— WORK TASK —
Using the listing below, retype exactly the lines starting at the one with "20 відгуків (1048, 14)" and ending at the one with "México (774, 119)", and include both.

— EXERCISE MATERIALS —
------------------------------------

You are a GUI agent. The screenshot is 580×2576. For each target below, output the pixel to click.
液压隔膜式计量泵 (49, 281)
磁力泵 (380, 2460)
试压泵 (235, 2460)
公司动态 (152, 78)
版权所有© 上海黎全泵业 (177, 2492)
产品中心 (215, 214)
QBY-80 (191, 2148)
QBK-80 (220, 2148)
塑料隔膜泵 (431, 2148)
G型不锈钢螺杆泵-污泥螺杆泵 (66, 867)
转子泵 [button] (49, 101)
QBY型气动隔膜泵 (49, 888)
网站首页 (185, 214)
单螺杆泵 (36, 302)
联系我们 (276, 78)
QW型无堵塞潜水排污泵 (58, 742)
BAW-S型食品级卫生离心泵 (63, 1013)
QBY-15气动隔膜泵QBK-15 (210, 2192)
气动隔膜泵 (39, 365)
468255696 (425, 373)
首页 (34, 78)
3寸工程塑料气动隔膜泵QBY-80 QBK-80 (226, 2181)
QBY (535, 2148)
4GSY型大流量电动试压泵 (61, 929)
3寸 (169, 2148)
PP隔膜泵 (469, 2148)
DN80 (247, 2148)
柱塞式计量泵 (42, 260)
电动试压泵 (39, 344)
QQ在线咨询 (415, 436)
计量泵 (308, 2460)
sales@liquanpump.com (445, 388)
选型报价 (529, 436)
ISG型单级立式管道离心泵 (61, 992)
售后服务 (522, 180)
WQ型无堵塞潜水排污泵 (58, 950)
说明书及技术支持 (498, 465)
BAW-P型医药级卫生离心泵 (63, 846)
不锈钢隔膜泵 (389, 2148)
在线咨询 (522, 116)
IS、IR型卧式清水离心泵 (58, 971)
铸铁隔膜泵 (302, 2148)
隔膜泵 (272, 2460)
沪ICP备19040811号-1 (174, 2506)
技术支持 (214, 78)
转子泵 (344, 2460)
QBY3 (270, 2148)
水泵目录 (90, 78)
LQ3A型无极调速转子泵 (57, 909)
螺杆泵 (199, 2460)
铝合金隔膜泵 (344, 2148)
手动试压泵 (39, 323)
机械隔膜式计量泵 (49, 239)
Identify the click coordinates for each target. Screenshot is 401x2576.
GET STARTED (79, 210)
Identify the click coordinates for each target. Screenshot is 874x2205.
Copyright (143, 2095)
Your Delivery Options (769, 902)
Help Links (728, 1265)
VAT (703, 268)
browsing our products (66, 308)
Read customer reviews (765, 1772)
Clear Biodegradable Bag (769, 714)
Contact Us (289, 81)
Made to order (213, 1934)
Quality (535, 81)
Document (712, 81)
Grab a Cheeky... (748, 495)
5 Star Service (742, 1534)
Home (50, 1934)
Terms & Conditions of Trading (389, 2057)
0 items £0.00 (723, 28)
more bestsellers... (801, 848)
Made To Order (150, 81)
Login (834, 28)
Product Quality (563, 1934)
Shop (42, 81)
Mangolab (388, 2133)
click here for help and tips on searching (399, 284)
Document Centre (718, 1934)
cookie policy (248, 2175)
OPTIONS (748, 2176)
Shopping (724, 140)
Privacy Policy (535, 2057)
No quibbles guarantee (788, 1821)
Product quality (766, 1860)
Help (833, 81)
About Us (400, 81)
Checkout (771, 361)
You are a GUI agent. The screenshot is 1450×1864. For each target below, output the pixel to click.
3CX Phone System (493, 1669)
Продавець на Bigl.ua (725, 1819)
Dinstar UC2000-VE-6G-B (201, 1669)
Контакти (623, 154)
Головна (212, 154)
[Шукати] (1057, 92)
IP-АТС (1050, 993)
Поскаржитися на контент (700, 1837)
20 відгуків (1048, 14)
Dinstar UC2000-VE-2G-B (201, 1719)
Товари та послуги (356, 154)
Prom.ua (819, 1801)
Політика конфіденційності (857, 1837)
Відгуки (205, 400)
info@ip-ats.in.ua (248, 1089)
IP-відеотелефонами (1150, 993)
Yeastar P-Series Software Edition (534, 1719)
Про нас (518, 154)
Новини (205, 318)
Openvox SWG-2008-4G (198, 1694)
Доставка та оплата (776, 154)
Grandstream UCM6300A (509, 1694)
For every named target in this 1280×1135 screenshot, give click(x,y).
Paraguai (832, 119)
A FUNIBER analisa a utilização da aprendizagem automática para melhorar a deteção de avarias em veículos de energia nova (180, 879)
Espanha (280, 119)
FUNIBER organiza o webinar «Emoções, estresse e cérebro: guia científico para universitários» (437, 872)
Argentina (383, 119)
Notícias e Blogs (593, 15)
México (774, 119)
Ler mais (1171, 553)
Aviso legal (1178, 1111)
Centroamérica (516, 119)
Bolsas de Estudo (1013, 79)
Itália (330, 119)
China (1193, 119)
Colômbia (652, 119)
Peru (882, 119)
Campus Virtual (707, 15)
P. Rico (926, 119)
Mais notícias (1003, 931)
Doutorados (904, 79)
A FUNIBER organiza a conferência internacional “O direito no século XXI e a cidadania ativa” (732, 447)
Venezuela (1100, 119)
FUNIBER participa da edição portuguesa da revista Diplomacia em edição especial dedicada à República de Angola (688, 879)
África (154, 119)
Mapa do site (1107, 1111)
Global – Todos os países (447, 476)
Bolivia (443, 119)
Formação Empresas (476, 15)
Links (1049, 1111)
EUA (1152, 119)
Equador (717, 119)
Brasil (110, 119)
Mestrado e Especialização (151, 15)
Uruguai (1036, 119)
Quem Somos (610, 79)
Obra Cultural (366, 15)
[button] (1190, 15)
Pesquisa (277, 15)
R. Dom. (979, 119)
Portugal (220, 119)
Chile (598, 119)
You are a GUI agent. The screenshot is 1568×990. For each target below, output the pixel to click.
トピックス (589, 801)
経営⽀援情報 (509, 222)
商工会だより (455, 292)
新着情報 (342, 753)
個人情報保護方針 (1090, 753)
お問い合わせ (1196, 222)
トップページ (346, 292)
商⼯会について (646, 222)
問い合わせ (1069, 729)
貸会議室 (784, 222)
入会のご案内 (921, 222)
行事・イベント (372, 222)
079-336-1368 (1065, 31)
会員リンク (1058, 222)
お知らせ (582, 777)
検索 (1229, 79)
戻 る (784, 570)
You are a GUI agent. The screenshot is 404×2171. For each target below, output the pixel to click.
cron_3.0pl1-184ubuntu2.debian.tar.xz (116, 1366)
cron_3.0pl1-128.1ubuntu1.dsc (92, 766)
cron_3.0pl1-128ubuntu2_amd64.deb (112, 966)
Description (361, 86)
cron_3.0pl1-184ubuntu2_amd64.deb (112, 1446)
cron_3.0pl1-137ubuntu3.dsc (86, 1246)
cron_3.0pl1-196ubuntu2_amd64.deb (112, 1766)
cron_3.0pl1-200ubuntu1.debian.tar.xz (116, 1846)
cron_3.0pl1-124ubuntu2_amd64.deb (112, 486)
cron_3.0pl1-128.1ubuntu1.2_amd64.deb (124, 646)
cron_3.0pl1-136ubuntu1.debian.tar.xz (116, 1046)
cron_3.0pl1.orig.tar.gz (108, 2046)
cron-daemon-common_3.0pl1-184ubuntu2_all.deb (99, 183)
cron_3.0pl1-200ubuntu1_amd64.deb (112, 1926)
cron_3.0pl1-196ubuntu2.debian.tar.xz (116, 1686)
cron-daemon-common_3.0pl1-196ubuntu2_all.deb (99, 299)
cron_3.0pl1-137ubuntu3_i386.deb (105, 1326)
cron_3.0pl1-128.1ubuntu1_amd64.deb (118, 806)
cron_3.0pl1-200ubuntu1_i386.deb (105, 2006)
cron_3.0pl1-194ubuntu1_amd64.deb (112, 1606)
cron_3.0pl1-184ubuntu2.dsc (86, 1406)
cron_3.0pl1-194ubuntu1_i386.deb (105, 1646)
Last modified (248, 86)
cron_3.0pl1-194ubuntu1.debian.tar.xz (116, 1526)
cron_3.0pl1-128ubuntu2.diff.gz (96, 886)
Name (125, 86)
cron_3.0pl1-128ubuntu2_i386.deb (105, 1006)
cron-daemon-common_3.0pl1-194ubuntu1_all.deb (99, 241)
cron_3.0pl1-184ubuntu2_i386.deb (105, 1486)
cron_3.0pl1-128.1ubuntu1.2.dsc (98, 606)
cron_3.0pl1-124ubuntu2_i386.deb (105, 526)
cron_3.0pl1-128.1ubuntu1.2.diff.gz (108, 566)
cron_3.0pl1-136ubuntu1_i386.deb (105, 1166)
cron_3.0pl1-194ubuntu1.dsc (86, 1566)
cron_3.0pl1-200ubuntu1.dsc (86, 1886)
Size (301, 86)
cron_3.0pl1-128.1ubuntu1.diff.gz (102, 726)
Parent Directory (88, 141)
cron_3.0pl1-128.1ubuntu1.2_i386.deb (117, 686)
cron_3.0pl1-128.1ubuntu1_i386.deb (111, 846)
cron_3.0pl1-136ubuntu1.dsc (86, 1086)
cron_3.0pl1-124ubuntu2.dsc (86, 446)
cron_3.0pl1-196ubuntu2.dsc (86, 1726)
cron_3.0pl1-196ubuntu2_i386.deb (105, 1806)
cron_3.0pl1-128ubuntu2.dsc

------------------------------------

— COMPLETED EXERCISE —
20 відгуків (1048, 14)
Dinstar UC2000-VE-2G-B (201, 1719)
Товари та послуги (356, 154)
Prom.ua (819, 1801)
Політика конфіденційності (857, 1837)
Відгуки (205, 400)
info@ip-ats.in.ua (248, 1089)
IP-відеотелефонами (1150, 993)
Yeastar P-Series Software Edition (534, 1719)
Про нас (518, 154)
Новини (205, 318)
Openvox SWG-2008-4G (198, 1694)
Доставка та оплата (776, 154)
Grandstream UCM6300A (509, 1694)
For every named target in this 1280×1135 screenshot, give click(x,y).
Paraguai (832, 119)
A FUNIBER analisa a utilização da aprendizagem automática para melhorar a deteção de avarias em veículos de energia nova (180, 879)
Espanha (280, 119)
FUNIBER organiza o webinar «Emoções, estresse e cérebro: guia científico para universitários» (437, 872)
Argentina (383, 119)
Notícias e Blogs (593, 15)
México (774, 119)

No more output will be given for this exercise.